From cfb5714ef89823d2add0f14c1dc3c843d4a5f7ee Mon Sep 17 00:00:00 2001
From: Andrew Hopkins <andhop@amazon.com>
Date: Thu, 20 Feb 2025 10:30:40 -0800
Subject: [PATCH] Move where the callback tests are run so the local symbols
 check doesn't fail

---
 tests/ci/run_fips_tests.sh | 8 ++++----
 1 file changed, 4 insertions(+), 4 deletions(-)

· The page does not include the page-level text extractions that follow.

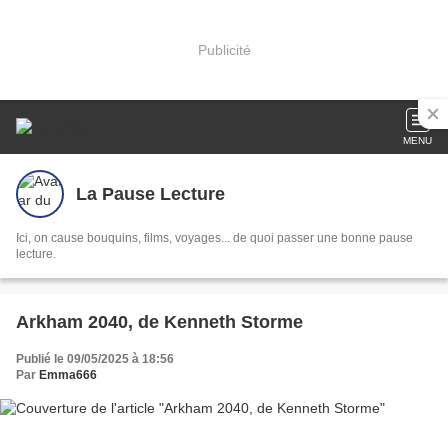
Publicité
MENU
La Pause Lecture
Ici, on cause bouquins, films, voyages... de quoi passer une bonne pause
lecture.
Arkham 2040, de Kenneth Storme
Publié le 09/05/2025 à 18:56
Par
Emma666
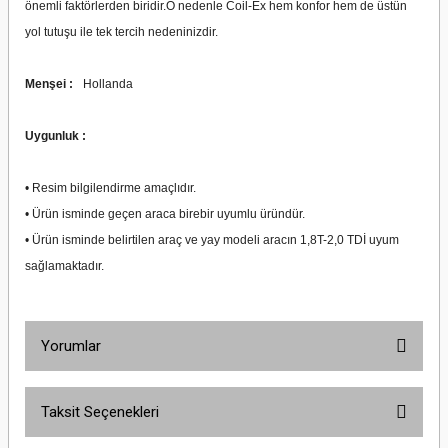
önemli faktörlerden biridir.O nedenle Coil-Ex hem konfor hem de üstün
yol tutuşu ile tek tercih nedeninizdir.
Menşei :
Hollanda
Uygunluk :
• Resim bilgilendirme amaçlıdır.
• Ürün isminde geçen araca birebir uyumlu üründür.
• Ürün isminde belirtilen araç ve yay modeli aracın 1,8T-2,0 TDİ uyum
sağlamaktadır.
Yorumlar
Taksit Seçenekleri
Bu ürüne ilk yorumu siz yapın!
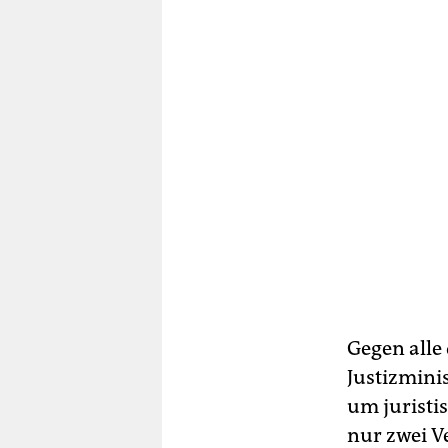
Gegen alle
Justizmini
um juristi
nur zwei V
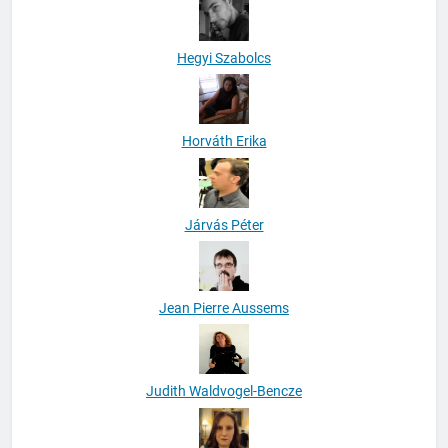
Hegyi Szabolcs
Horváth Erika
Járvás Péter
Jean Pierre Aussems
Judith Waldvogel-Bencze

diff --git a/tests/ci/run_fips_tests.sh b/tests/ci/run_fips_tests.sh
index b5517135a0..4d0e4fd181 100755
--- a/tests/ci/run_fips_tests.sh
+++ b/tests/ci/run_fips_tests.sh
@@ -31,6 +31,10 @@ if static_linux_supported || static_openbsd_supported; then
   echo "Testing AWS-LC static library in FIPS Release mode."
   fips_build_and_test -DCMAKE_BUILD_TYPE=Release
 
+  echo "Testing AWS-LC static breakable build with custom callback enabled"
+  run_build -DFIPS=1 -DCMAKE_C_FLAGS="-DBORINGSSL_FIPS_BREAK_TESTS -DAWSLC_FIPS_FAILURE_CALLBACK"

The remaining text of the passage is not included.